Buying in Bulk From Apple?

The twins have limited fine motor skills, so when it comes to holding a pencil or pressing buttons they tend to struggle a little. They have played with the iPhone a little--we don't have iPhones, but we know people who do. Some very patient people who allow clumsy three-year-olds to play with their very expensive electronic gadgets.

I am sold on the iPod touch. I want both twins to have them. And of course Big Sister would need one of her own, too, because heaven forbid my children have to share anything. Plus, this week I also got to play with an iPad, and in an ideal world all my kids would have one.

This technology... just, wow. Does Apple even realize the world they have opened up for people with disabilities? There is no chance that the twins could manage a regular keyboard and computer, so the iPad just, well, it blows my mind. It's incredibly cool--and fragile. Hello, Apple? You listening? Could you make a kid-proof iPad that can be repeatedly dropped without breaking? Thanks.

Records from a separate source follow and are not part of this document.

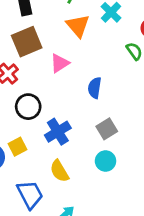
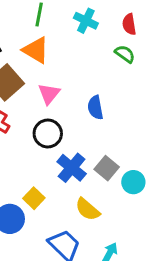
orange triangle: (78, 26) -> (36, 50), moved
black circle: (28, 107) -> (48, 133), moved
gray square: (107, 129) -> (107, 168), moved

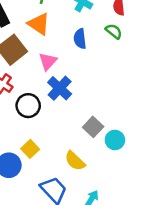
blue semicircle: (95, 107) -> (80, 39), moved
black circle: (48, 133) -> (28, 106), moved
blue cross: (72, 168) -> (60, 88), moved

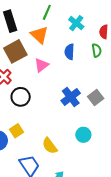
green semicircle: (114, 31) -> (97, 50), turned 32
blue cross: (60, 88) -> (71, 97), moved
gray square: (93, 127) -> (96, 97), moved

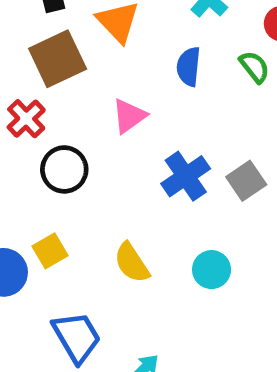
green semicircle: (97, 50) -> (255, 67), turned -32
pink triangle: (42, 65) -> (129, 116), moved
yellow semicircle: (50, 146) -> (132, 263), moved

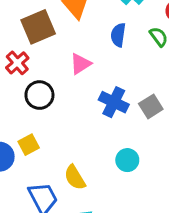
blue cross: (186, 176) -> (114, 102), turned -32
yellow semicircle: (132, 263) -> (75, 178), moved

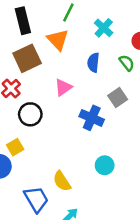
gray square: (151, 106) -> (118, 98), moved
yellow square: (29, 145) -> (15, 147), moved

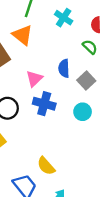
blue semicircle: (93, 62) -> (64, 68), moved
blue cross: (92, 118) -> (44, 104), moved
cyan circle: (105, 165) -> (83, 112), moved

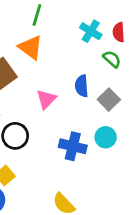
cyan cross: (64, 18) -> (91, 31), moved
blue cross: (44, 104) -> (73, 146), moved

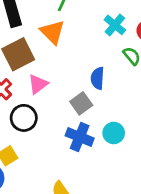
pink triangle: (46, 99) -> (38, 84), moved
gray square: (109, 100) -> (81, 103), moved

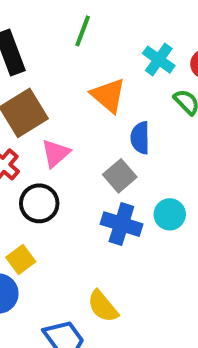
orange triangle: (52, 32) -> (108, 95), moved

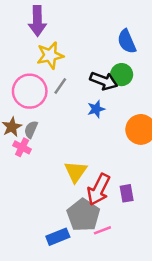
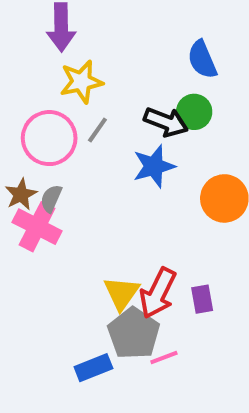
blue star: (96, 109) -> (154, 166), size x1.5
pink cross: (22, 147) -> (37, 227), size x1.6
yellow triangle: (76, 172) -> (122, 293), moved

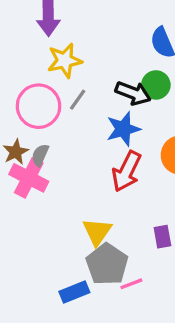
red arrow: (158, 293) -> (127, 171), moved

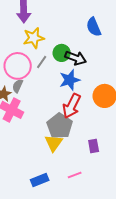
green circle: (156, 85) -> (62, 53), moved
gray semicircle: (40, 155) -> (18, 86), moved
gray pentagon: (107, 264) -> (60, 126), moved

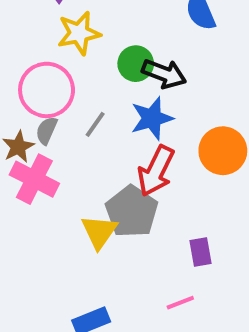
gray line: (42, 62) -> (95, 124), moved
yellow triangle: (54, 143) -> (99, 232), moved
pink line: (75, 175) -> (180, 303), moved

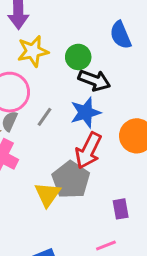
green circle: (136, 64) -> (78, 57), moved

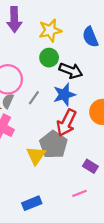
yellow star: (33, 51) -> (50, 30), moved
green circle: (78, 57) -> (49, 58), moved
purple rectangle: (121, 209) -> (90, 166), turned -48

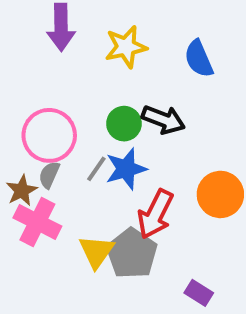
green circle: (49, 58) -> (124, 124), moved
blue star: (64, 95) -> (126, 169), moved
yellow triangle: (36, 155) -> (96, 252), moved

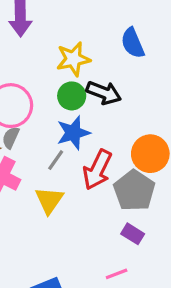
yellow star: (126, 47) -> (73, 59), moved
gray line: (96, 169) -> (56, 160), moved
gray pentagon: (132, 253) -> (134, 191), moved

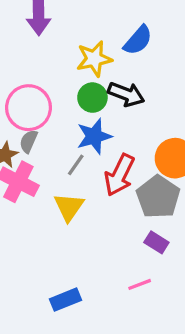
blue semicircle: (133, 43) -> (138, 40), moved, turned -116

I want them to have cool "toys". I want to stimulate their minds. I want them to learn stuff. I want them to be comfortable with computers. I cannot even begin to put a price on the value of these Apple products. But Apple sure did, eh? Can you imagine the cost of three iPod touches and three iPads (to help you imagine, I calculated--$2,184. Plus tax.)? I don't blame them for their price points, but I'm feeling a little overwhelmed at the expense. Other kids spend their time walking and running and getting into everything and satisfying their curiosities every minute by exploring the world around them--my kids are stuck in their chairs and can only play with lightweight toys with simple/easy buttons. Plus, their big wheelchairs combined with their short arms means that they can't reach out to grab things very well. Anyway, all I'm saying is that Apple's technology is incredibly innovative and so useful to people in the disabled community and I can't wait for my kids to benefit from it. And if I buy all this stuff at once, any chance that I could get a discount?

On a side note, as I drafted this blog I was unsure how to pluralize "iTouch" and so I asked Twitter. The Twitter community came through for me and made me laugh so hard that I'm still crying a little. It turns out that what I mistakenly thought was an iTouch is actually an "iPod touch® mobile digital device(s)". And now you know, too.